DATA IN THIS EXERCISE section start

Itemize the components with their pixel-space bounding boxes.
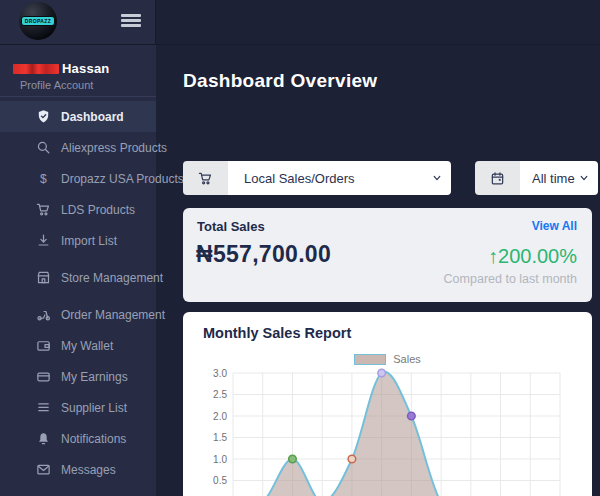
sales-filter-select[interactable]: Local Sales/Orders [228,161,451,195]
profile-subtitle: Profile Account [20,79,93,91]
sidebar-item-label: LDS Products [61,203,135,217]
sidebar-item-partial[interactable] [0,485,156,496]
svg-text:$: $ [40,172,47,186]
redacted-name-bar [13,64,59,74]
sidebar-item-aliexpress-products[interactable]: Aliexpress Products [0,132,156,163]
svg-text:1.0: 1.0 [213,454,227,465]
svg-text:2.5: 2.5 [213,389,227,400]
hamburger-menu-icon[interactable] [121,14,141,28]
envelope-icon [36,462,51,477]
sales-filter-wrap: Local Sales/Orders [228,161,451,195]
sidebar-item-store-management[interactable]: Store Management [0,262,156,293]
sidebar-menu: DashboardAliexpress Products$Dropazz USA… [0,101,156,496]
chart-title: Monthly Sales Report [203,325,351,341]
svg-text:1.5: 1.5 [213,432,227,443]
sidebar-item-label: My Wallet [61,339,113,353]
sidebar-item-messages[interactable]: Messages [0,454,156,485]
sidebar-item-my-earnings[interactable]: My Earnings [0,361,156,392]
dropazz-logo-text: DROPAZZ [21,16,56,26]
monthly-sales-card: Monthly Sales Report Sales 0.51.01.52.02… [183,312,592,496]
sidebar-item-label: Store Management [61,271,163,285]
topbar-brand-block: DROPAZZ [0,0,156,45]
sidebar-item-label: Order Management [61,308,165,322]
dashboard-app: DROPAZZ Hassan Profile Account Dashboard… [0,0,600,496]
page-title: Dashboard Overview [183,70,377,92]
time-filter-wrap: All time [520,161,598,195]
cart-icon [36,202,51,217]
dollar-icon: $ [36,171,51,186]
sidebar-item-dropazz-usa-products[interactable]: $Dropazz USA Products [0,163,156,194]
data-point [408,412,416,420]
sidebar-item-dashboard[interactable]: Dashboard [0,101,156,132]
sidebar-item-label: Dashboard [61,110,124,124]
chart-y-axis-labels: 0.51.01.52.02.53.0 [213,368,227,487]
cart-icon [183,161,228,195]
monthly-sales-chart: 0.51.01.52.02.53.0 [183,350,592,496]
total-sales-compare-text: Compared to last month [444,272,577,286]
time-filter-group: All time [475,161,598,195]
calendar-icon [475,161,520,195]
time-filter-select[interactable]: All time [520,161,598,195]
data-point [348,455,356,463]
total-sales-card: Total Sales View All ₦557,700.00 ↑200.00… [183,208,592,302]
store-icon [36,270,51,285]
sidebar-item-label: Supplier List [61,401,127,415]
sidebar-item-supplier-list[interactable]: Supplier List [0,392,156,423]
profile-name-text: Hassan [62,61,109,76]
list-icon [36,400,51,415]
total-sales-change: ↑200.00% [488,245,577,268]
sidebar-item-lds-products[interactable]: LDS Products [0,194,156,225]
sidebar-item-my-wallet[interactable]: My Wallet [0,330,156,361]
sales-filter-group: Local Sales/Orders [183,161,451,195]
sidebar-item-order-management[interactable]: Order Management [0,299,156,330]
sidebar-item-label: Messages [61,463,116,477]
bell-icon [36,431,51,446]
svg-text:2.0: 2.0 [213,411,227,422]
sidebar-item-notifications[interactable]: Notifications [0,423,156,454]
data-point [289,455,297,463]
main-topbar [156,0,600,45]
sidebar-item-label: Import List [61,234,117,248]
data-point [378,369,386,377]
sidebar-item-label: Aliexpress Products [61,141,167,155]
sidebar: Hassan Profile Account DashboardAliexpre… [0,45,156,496]
wallet-icon [36,338,51,353]
download-icon [36,233,51,248]
sidebar-item-label: My Earnings [61,370,128,384]
profile-account-block[interactable]: Hassan Profile Account [0,45,156,97]
sales-area-fill [233,372,560,496]
total-sales-label: Total Sales [197,219,265,234]
svg-text:3.0: 3.0 [213,368,227,379]
profile-name: Hassan [13,61,109,76]
sidebar-item-label: Dropazz USA Products [61,172,184,186]
scooter-icon [36,307,51,322]
card-icon [36,369,51,384]
sidebar-item-label: Notifications [61,432,126,446]
sidebar-item-import-list[interactable]: Import List [0,225,156,256]
search-icon [36,140,51,155]
dropazz-logo[interactable]: DROPAZZ [19,2,57,40]
shield-check-icon [36,109,51,124]
view-all-link[interactable]: View All [532,219,577,233]
total-sales-amount: ₦557,700.00 [196,241,331,268]
svg-text:0.5: 0.5 [213,475,227,486]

DATA IN THIS EXERCISE section end

*WORK INSTRUCTIONS*
Repeat the records above word for word, apart from the pictures.

*ANSWER BOX*
Itemize the components with their pixel-space bounding boxes.
sales-filter-select[interactable]: Local Sales/Orders [228,161,451,195]
profile-subtitle: Profile Account [20,79,93,91]
sidebar-item-label: LDS Products [61,203,135,217]
sidebar-item-partial[interactable] [0,485,156,496]
svg-text:$: $ [40,172,47,186]
redacted-name-bar [13,64,59,74]
sidebar-item-aliexpress-products[interactable]: Aliexpress Products [0,132,156,163]
svg-text:1.0: 1.0 [213,454,227,465]
svg-text:2.5: 2.5 [213,389,227,400]
hamburger-menu-icon[interactable] [121,14,141,28]
envelope-icon [36,462,51,477]
sales-filter-wrap: Local Sales/Orders [228,161,451,195]
sidebar-item-store-management[interactable]: Store Management [0,262,156,293]
sidebar-menu: DashboardAliexpress Products$Dropazz USA… [0,101,156,496]
chart-title: Monthly Sales Report [203,325,351,341]
svg-text:1.5: 1.5 [213,432,227,443]
sidebar-item-label: My Wallet [61,339,113,353]
sidebar-item-messages[interactable]: Messages [0,454,156,485]
sidebar-item-my-earnings[interactable]: My Earnings [0,361,156,392]
dropazz-logo-text: DROPAZZ [21,16,56,26]
monthly-sales-card: Monthly Sales Report Sales 0.51.01.52.02… [183,312,592,496]
sidebar-item-label: Store Management [61,271,163,285]
topbar-brand-block: DROPAZZ [0,0,156,45]
sidebar-item-label: Order Management [61,308,165,322]
dashboard-app: DROPAZZ Hassan Profile Account Dashboard… [0,0,600,496]
page-title: Dashboard Overview [183,70,377,92]
time-filter-wrap: All time [520,161,598,195]
cart-icon [36,202,51,217]
dollar-icon: $ [36,171,51,186]
sidebar-item-dropazz-usa-products[interactable]: $Dropazz USA Products [0,163,156,194]
data-point [408,412,416,420]
sidebar-item-dashboard[interactable]: Dashboard [0,101,156,132]
sidebar-item-label: Dashboard [61,110,124,124]
chart-y-axis-labels: 0.51.01.52.02.53.0 [213,368,227,487]
cart-icon [183,161,228,195]
monthly-sales-chart: 0.51.01.52.02.53.0 [183,350,592,496]
total-sales-compare-text: Compared to last month [444,272,577,286]
time-filter-group: All time [475,161,598,195]
calendar-icon [475,161,520,195]
time-filter-select[interactable]: All time [520,161,598,195]
data-point [348,455,356,463]
total-sales-card: Total Sales View All ₦557,700.00 ↑200.00… [183,208,592,302]
store-icon [36,270,51,285]
sidebar-item-label: Supplier List [61,401,127,415]
sidebar-item-supplier-list[interactable]: Supplier List [0,392,156,423]
profile-name-text: Hassan [62,61,109,76]
list-icon [36,400,51,415]
total-sales-change: ↑200.00% [488,245,577,268]
sidebar-item-lds-products[interactable]: LDS Products [0,194,156,225]
sidebar-item-my-wallet[interactable]: My Wallet [0,330,156,361]
sales-filter-group: Local Sales/Orders [183,161,451,195]
sidebar-item-order-management[interactable]: Order Management [0,299,156,330]
sidebar-item-label: Messages [61,463,116,477]
bell-icon [36,431,51,446]
svg-text:2.0: 2.0 [213,411,227,422]
sidebar-item-notifications[interactable]: Notifications [0,423,156,454]
data-point [289,455,297,463]
main-topbar [156,0,600,45]
sidebar-item-label: Import List [61,234,117,248]
data-point [378,369,386,377]
sidebar-item-label: Aliexpress Products [61,141,167,155]
sidebar: Hassan Profile Account DashboardAliexpre… [0,45,156,496]
wallet-icon [36,338,51,353]
download-icon [36,233,51,248]
sidebar-item-label: My Earnings [61,370,128,384]
profile-account-block[interactable]: Hassan Profile Account [0,45,156,97]
sales-area-fill [233,372,560,496]
total-sales-label: Total Sales [197,219,265,234]
svg-text:3.0: 3.0 [213,368,227,379]
profile-name: Hassan [13,61,109,76]
sidebar-item-label: Dropazz USA Products [61,172,184,186]
scooter-icon [36,307,51,322]
card-icon [36,369,51,384]
sidebar-item-label: Notifications [61,432,126,446]
sidebar-item-import-list[interactable]: Import List [0,225,156,256]
search-icon [36,140,51,155]
dropazz-logo[interactable]: DROPAZZ [19,2,57,40]
shield-check-icon [36,109,51,124]
view-all-link[interactable]: View All [532,219,577,233]
total-sales-amount: ₦557,700.00 [196,241,331,268]
svg-text:0.5: 0.5 [213,475,227,486]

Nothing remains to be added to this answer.